The Swiss court in Zug, the Handelsblatt, Trado GmbH, Bloomberg and a shareholder of Envion AG have now confirmed that the bankruptcy court of Zug decided to liquidate Envion AG on 14 November 2018.

As already reported, the reason for initiating liquidation was that Envion AG did not appoint an auditor within the time limit set by the court. Envion AG therefore suffers from a so-called "lack of organs" which, according to Swiss law, leads to the liquidation of the company in the absence of remedy.

The investigation report of the enforcement proceedings initiated by FINMA has also been published in the meantime, but is still under lock and key for the Envion ICO's investors.

However, if the investigation report is included in the liquidation or bankruptcy proceedings, it will form part of the bankruptcy files and it should be possible at that time to make it available through the general right of inspection in the files of the Bankruptcy Office.

As soon as the decision of the Cantonal Court of Zug has become final, Envion's liquidation proceedings will be conducted in accordance with the principles of bankruptcy law. Articles 197 et seq. of the Federal Act on Debt Collection and Bankruptcy (SchKG) shall apply.

The opening of bankruptcy proceedings is published in the Commercial Register and in the Swiss Official Gazette of Commerce (SOGC).

The first step for the investors of Envion ICO and other EVN token holders will be to identify themselves as creditors by writing to the Bankruptcy Office and to designate an address in Switzerland as their delivery domicile. This has the advantage that the debt call (see immediately) is notified to the investors or the delivery domicile by post (Art. 233 SchKG).

CLLB is already working with a Swiss law firm that can provide the necessary delivery domicile for investors. Claims by Envion ICO investors that are not filed will not be taken into account in the bankruptcy proceedings.

The debt call consists in the public announcement in the Swiss Official Gazette of Commerce that the creditors must file their claims in bankruptcy (Art. 232 SchKG).

Investors must then file their claims within one month of the announcement.

It is questionable how the bankruptcy office will assess the legal status of the EVN token holders.

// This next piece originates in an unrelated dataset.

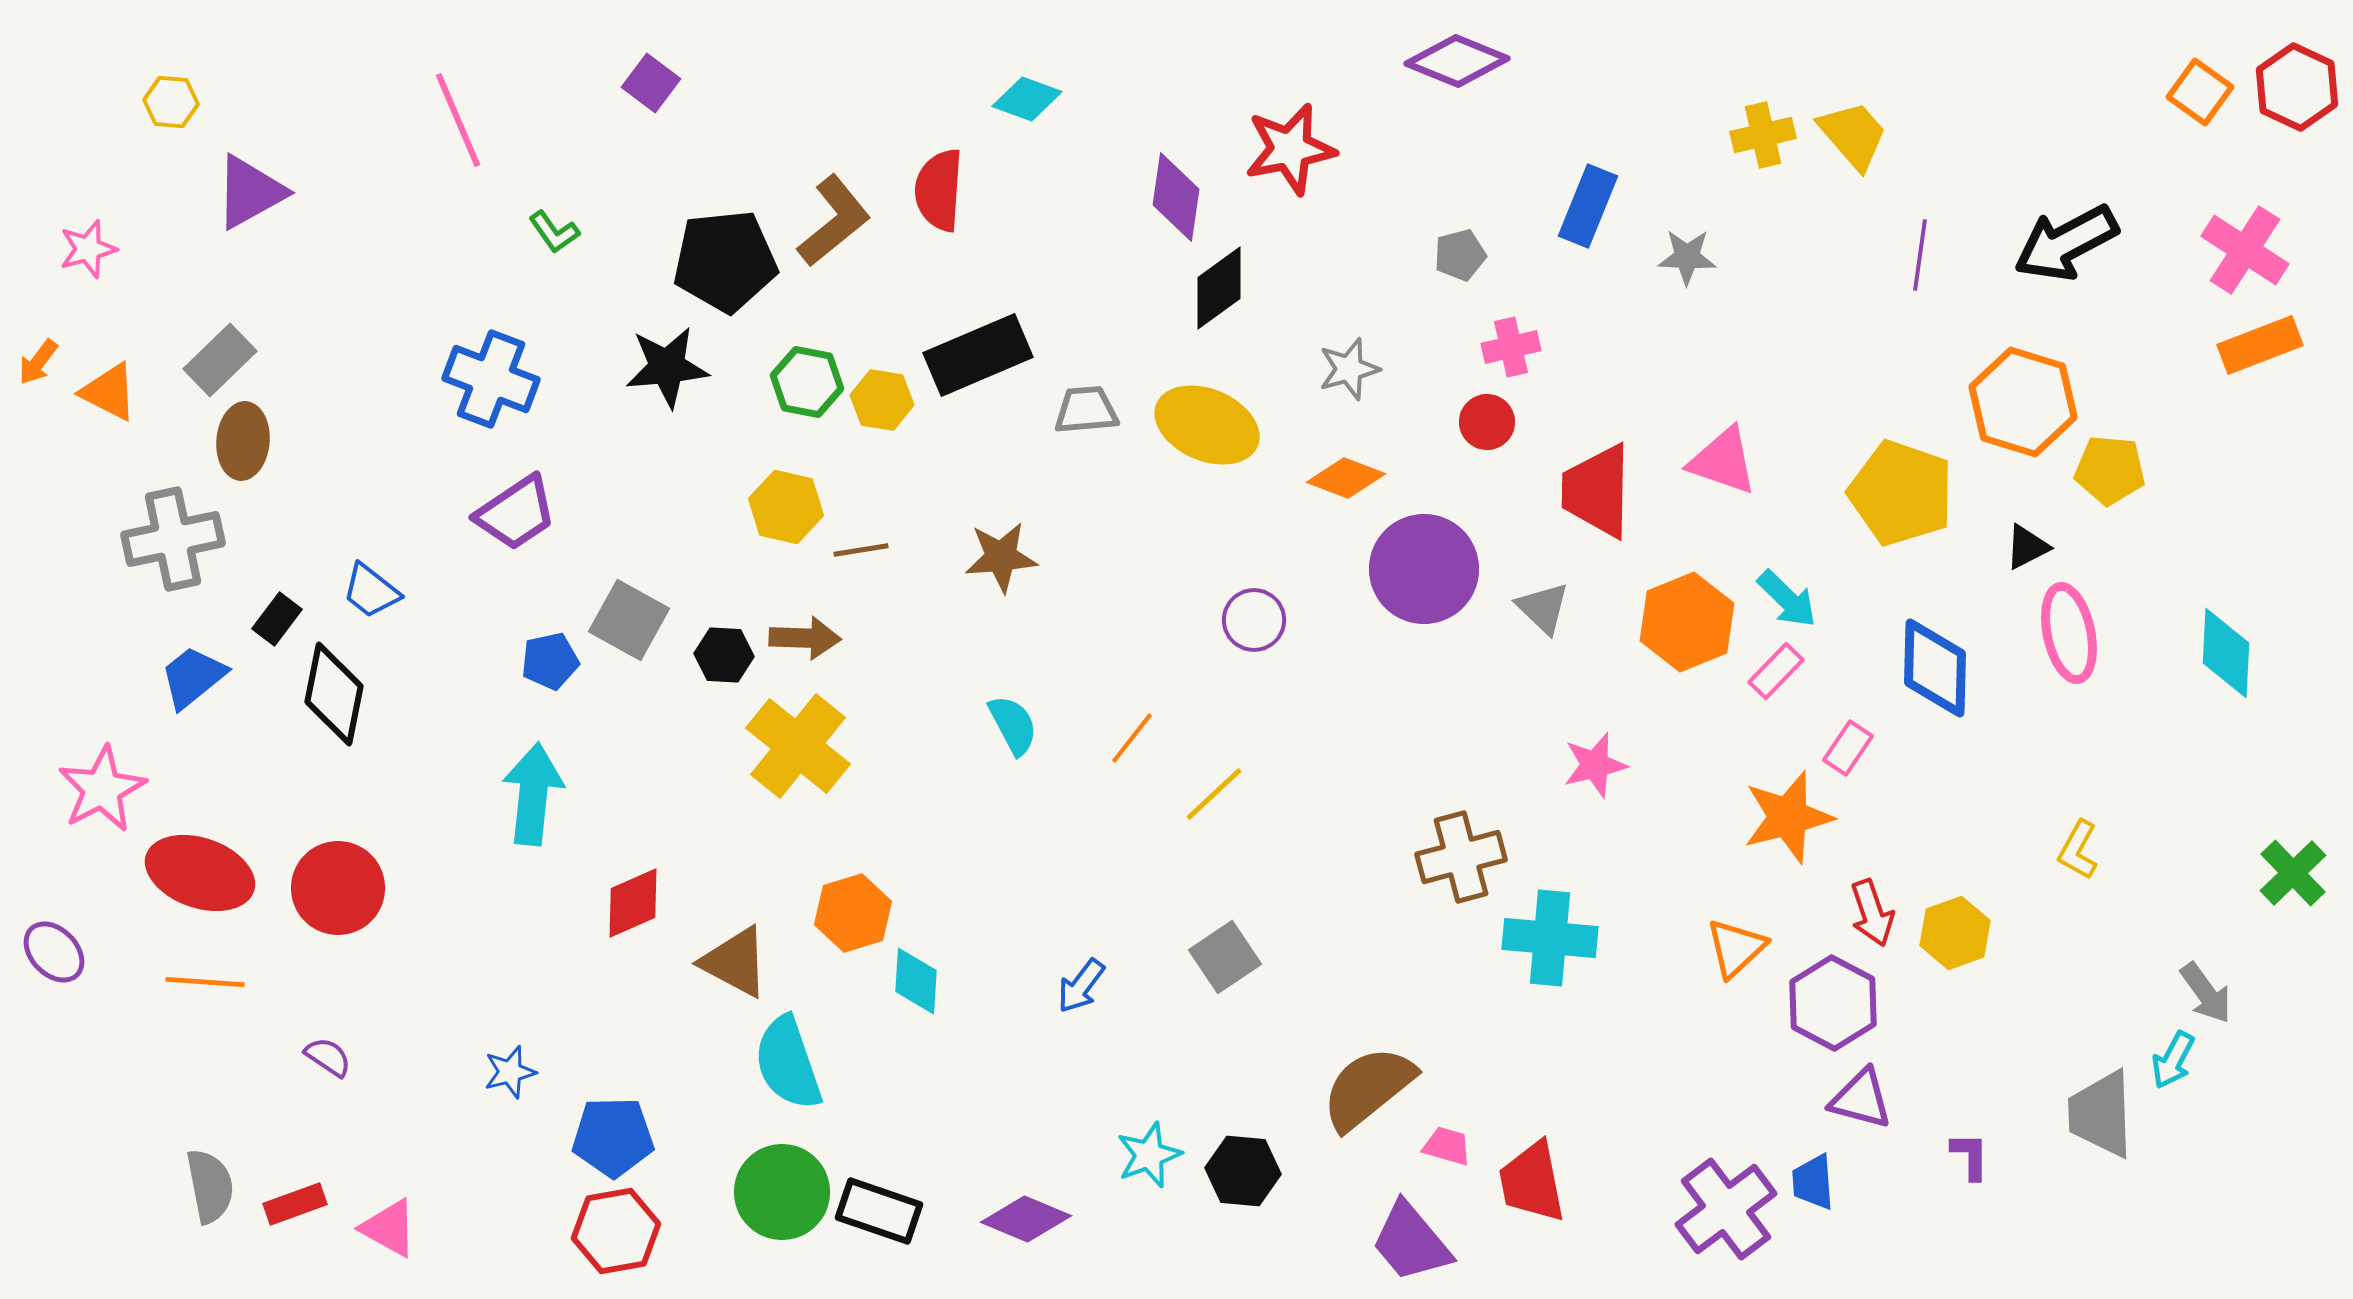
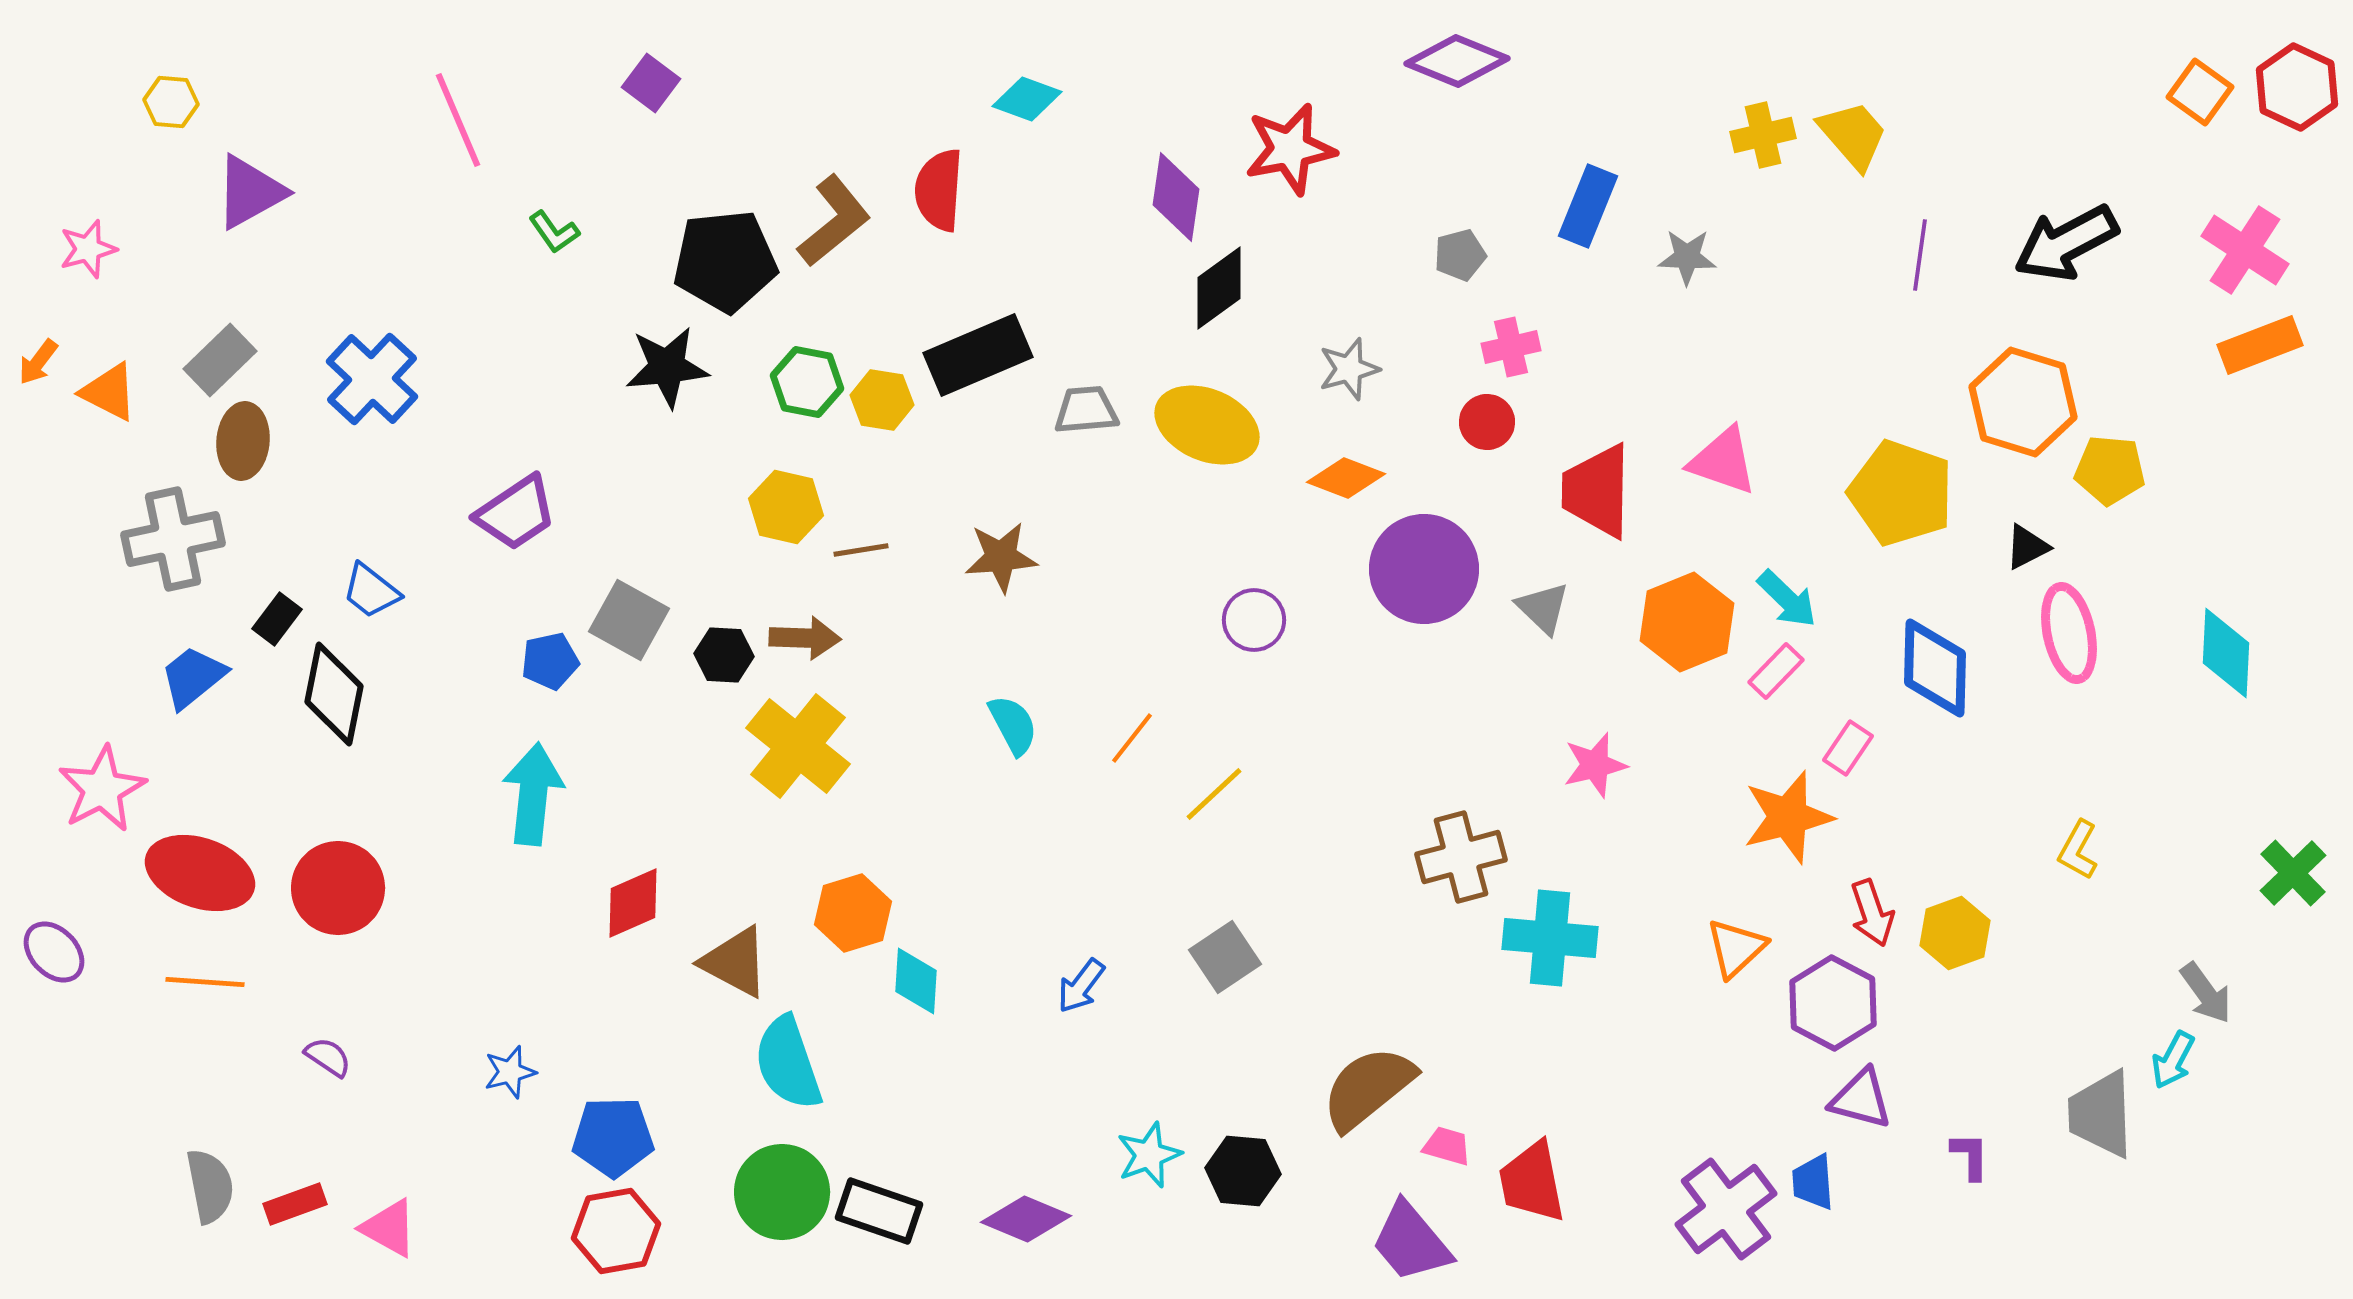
blue cross at (491, 379): moved 119 px left; rotated 22 degrees clockwise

The following considerations currently exist:

  • The investor's claim to repayment of the contribution. According to Section I.II.2 of the Subscription Agreement, USD 1.00 per token must be repaid to the investor after a maximum of 30 years. The opening of bankruptcy proceedings against Envion, however, results in the immediate maturity of this claim (Art. 208 para. 1 SchKG).
  • Pursuant to Clause B.II.1 of the Subscription Agreement, the claim for repayment is to be made in Ether.
  • In Switzerland, bankruptcy petitions must be submitted in Swiss francs.
  • If the previous Swiss case law for foreign currency debts is applied for the calculation of the claim entry, which is based on the exchange rate on the day the bankruptcy was opened, then the conversion would probably have to take place as follows:
  • On the day the bankruptcy is opened, USD 1.00 per token must be converted into ether using the daily exchange rate, and then this number of ethers must be converted into Swiss francs using the daily exchange rate.
  • This franc amount must be entered as a claim in the bankruptcy proceedings.

A special question could arise with regard to the significance of Art. 208 para. 2 SchKG, according to which non-interest-bearing claims satisfied prematurely in bankruptcy (i.e. those which actually would not have been due yet) are to be discounted at a rate of 5%.

  • Since the EVN tokens still have a very long term of approx. 29 years, discounting would mean a considerable discount. It will therefore probably have to be argued that the receivables were interest-bearing and the promised profit participation represents the interest.
  • With regard to the statement in the prospectus that the tokens do not confer any right to the "liquidation proceeds" (point V of the prospectus), we assume that in the event of a dispute the following argument would have to be put forward: In accordance with the principle that the tokens do not confer dividend rights and therefore no shareholder rights, liquidation proceedings must be translated as liquidation surpluses. This is merely intended to clarify that the investors as lenders do not participate in liquidation surpluses in the event of liquidation, as these are due to the shareholders.
  • In point G.II of the Subscription Agreement, this idea is formulated somewhat more clearly in this way: "The Tokenholders shall have no shareholder rights [...] The Tokens do not convey any right in a liquidation surplus. 
  • An interpretation according to which the investors waive their claims in the event of a bankruptcy liquidation seems very unusual and, in the event of a dispute, would at best have to be examined with the appropriate contractual instruments (control of general terms and conditions, rule of unusualness, etc.).

The first step will be the filing of claims for investors and EVN token holders.

Any legal proceedings by investors against Trado GmbH and personally liable persons and bodies remain unaffected by the bankruptcy proceedings in Switzerland and will be continued before the German courts.

Legal proceedings against Envion AG will no longer be initiated. The claims against Envion AG are now being filed as part of the bankruptcy proceedings, explains the CLLB Rechtsanwälte team.